Alguns autores realizaram a inoculação do agente infeccioso dentro do seio
maxilar (Maeyama, 1981; Johansson et al., 1988; Osturk et al., 2003; Costa et al.,
2007; Cheng et al., 2009; Campos, 2010) e outros, dentro da cavidade nasal (Marks,
1997; Kara et al., 2004; Genc et al., 2008). Optamos por não utilizar a primeira
técnica, por ser mais invasiva e causar alterações iatrogênicas na mucosa sinusal.

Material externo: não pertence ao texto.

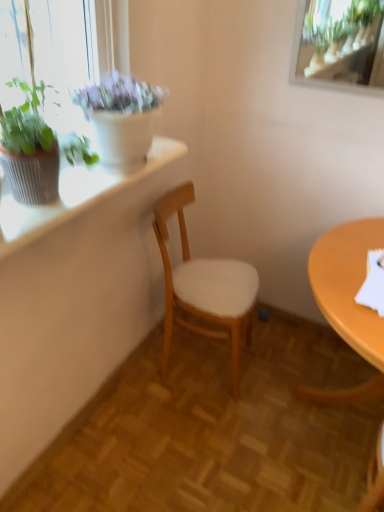 You are a GUI agent. You are given a task and a screenshot of the screen. Output one action in this format:
    pyautogui.click(x=<x>, y=<y>)
    Task: Click on the free point below green leafy plant at upper left, which is counted as the 2th houseplant, starting from the back (from a real-world perspective)
    The image size is (384, 512).
    Given the screenshot: What is the action you would take?
    pyautogui.click(x=53, y=206)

Alguns trabalhos provaram que a simples obliteração das fossas nasais já seria
suficiente para desenvolver um quadro infeccioso bacteriano (Costa et al., 2007; Kim
et al., 2008; Liang et al., 2008).
Utilizamos a inoculação de toxoide estafilocócico e estreptocócico em
conjunto com a inserção de esponja sintética nas mesmas fossas nasais. Decidimos
pela inoculação do toxoide, com o objetivo de acelerar o tempo de indução da
rinossinusite. Este achado foi demonstrado por Kara et al. (2004), que evidenciaram
através da realização de tomografia computadorizada, a presença de infecção no
seio maxilar de coelhos a partir do 6º dia após a indução de rinossinusite com a
inoculação de toxoide, e no 8º dia sem a inoculação do mesmo.
Durante a realização do nosso estudo não observamos a morte de coelhos,
diferentemente de outros trabalhos. Campos (2010) referiu a morte de 7 coelhos
(11,67% do total), assim como Marks (1997) e Kara et al. (2004) também relataram
morte de animais (8,34% e 16,67% do total de coelhos, respectivamente). A
utilização da técnica com inoculação do toxoide no interior do seio por punção pode
favorecer a progressão do quadro para as vias aéreas inferiores dos animais, além
de ser um método mais invasivo. Acreditamos que a técnica utilizada diminui o risco
de complicações, principalmente a pneumonia, que foi a mais citada pelos autores
como causa de morte dos animais, pelo fato de ser menos invasiva e com regressão
do processo infeccioso após a retirada da esponja.
36
Com relação ao tempo de permanência do tampão nasal para a indução da
rinossinusite, os estudos apresentam algumas variações. Cheng et al. (2009),
Campos (2010) e Ozcan et al. (2011) mantiveram o tampão durante 10 dias, de
maneira semelhante ao nosso. Costa et al. (2007) e Liang et al. (2008) mantiveram o
tampão durante 14 dias. Kara et al. (2004) mantiveram o tampão até a confirmação
do diagnóstico de rinossinusite realizado por TC, tendo retirado o mesmo com 6 e 8
dias nos 2 grupos de estudos. Apenas Marks (1997) manteve o tampão nasal por
um período mais prolongado, durante 6 semanas.
Após a retirada da esponja no 10º dia, todos os animais apresentavam
rinorreia purulenta unilateral na cavidade nasal em que as mesmas foram inseridas.
Este resultado é compatível com outros autores que utilizaram método semelhante
através da via rinogênica (Kara et al., 2004; Cheng et al., 2009; Ozcan et al., 2011).
Marks (1997) apresentou 83% de sucesso com seu método e Liang et al. (2008)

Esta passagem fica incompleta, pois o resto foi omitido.